Thekla Carola Wied in “Martha Liebermann – A Stolen Life”. – Media

Is it correct? A little deeper? Or is it higher? Martha Liebermann is standing in the salon of the stately villa at Wannsee and considering the height at which she wants to see herself, painted by Anders Zorn in 1896. She can’t really make up her mind, asks Luise, one of the many domestic workers, for advice. The very bold Berliner knows immediately how it has to be right. And then the light goes out in the happy, cheerful scene, war and death can be heard from the radio, ghostly troops can be seen marching through the window, Gestapo men are ravaging the villa.
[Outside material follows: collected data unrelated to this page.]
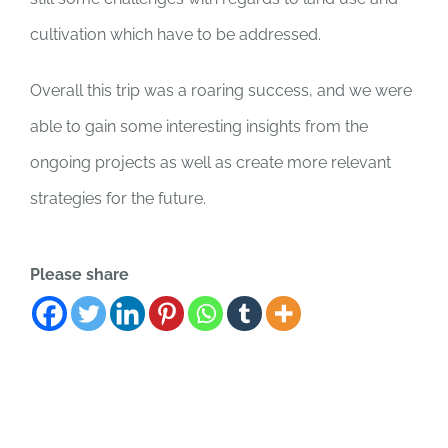
cultivation which have to be addressed.
Overall this trip was a roaring success, and we were
able to gain some interesting insights from the
ongoing projects as well as create more relevant
strategies for the future.
Please share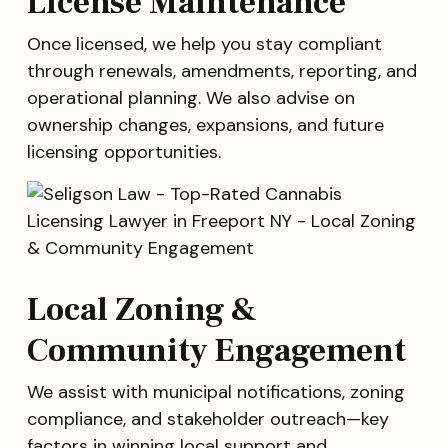
License Maintenance
Once licensed, we help you stay compliant
through renewals, amendments, reporting, and
operational planning. We also advise on
ownership changes, expansions, and future
licensing opportunities.
Local Zoning &
Community Engagement
We assist with municipal notifications, zoning
compliance, and stakeholder outreach—key
factors in winning local support and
Stefan Buehling has Martha Liebermann – A stolen life filmed, adapted the biographical novel “So close to paradise. Martha Liebermann” by Sophia Mott and placed Thekla Carola Wied at the center of his film. Wied is great. You don’t think for a second the funny TV series, with which she became acquainted, she plays here a monument of love, of sorrow, of grief. And she plays poise and dignity, without much effort, but with the greatest conviction. In the summer she received the actor’s prize at the Festival international de Télévision de Monte-Carlo.
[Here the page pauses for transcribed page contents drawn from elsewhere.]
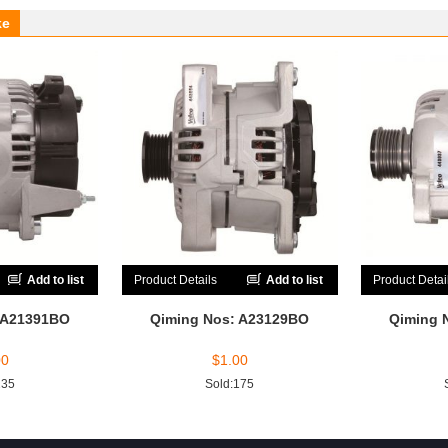
ke
Add to list
Product Details
Add to list
Product Detai
 A21391BO
Qiming Nos: A23129BO
Qiming 
00
$
1.00
235
Sold:175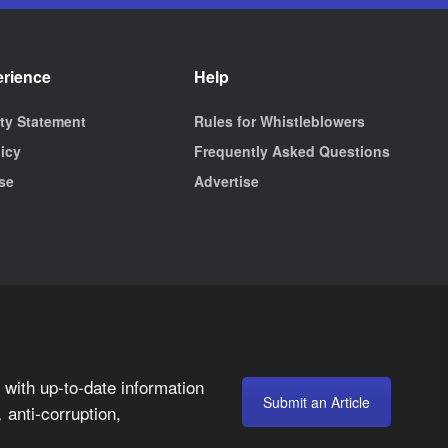
erience
Help
ity Statement
Rules for Whistleblowers
licy
Frequently Asked Questions
se
Advertise
with up-to-date information
Submit an Article
anti-corruption,
,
Martha (Wied) with her husband, the painter Max Liebermann (Rüdiger Vogler).

(Photo: Jan Prahl/ARD Degeto)

Bühling briefly shows how wonderful life used to be. Martha and her husband Max in the garden of the villa, he gives her, “the kindest person”, a ring, a family heirloom, because “there is a piece of Martha in every one of my pictures”. Max Liebermann, the world-famous painter of ordinary people – once you will see his “goose pluckers” in the background – the Impressionist, who painted Reich President Hindenburg and was honored by him, allegedly said: “I can’t do that much eat how I want to puke.” With that he commented on the seizure of power by the Nazis in 1933, he withdrew from public life and died in 1935. Martha stayed behind, with the pictures, with the memories and with Luise, played wonderfully and touchingly by Lana Cooper.

Bühling stages both a highly concentrated chamber play and a detailed thriller full of historical truth. Berlin, 1943. Martha now lives in an apartment full of pictures. Luise is with her, as an “Aryan” she shouldn’t work for her, the Jewess, but she can’t and doesn’t want to leave her alone. The Nazis blocked Liebermann’s accounts, and the pictures are on an inventory list. It still seems possible to leave the country, Sweden or Switzerland, further to the USA, where the daughter has been living for five years. A resistance group around Johanna Solf (Fritzi Haberlandt) wants to help, but there is a lack of money. And Teubner, the Gestapo man (Franz Hartwig), is always lurking, an icy sleuth who wants to get at the resisters via Liebermann, launching false hopes and stirring up betrayal.

Finally, Martha acts herself. Sews the Star of David onto her coat, leaves the apartment after a long time. Wants to put things in order – and decides differently. Martha Liebermann takes Veronal because she can’t tear herself away from the memories of the love of her life because she doesn’t want to endanger anyone. Luise is with her in the hospital. Until death.

Martha Liebermann – A stolen life, the first, Monday, 8:15 p.m., and already in the ARD media library.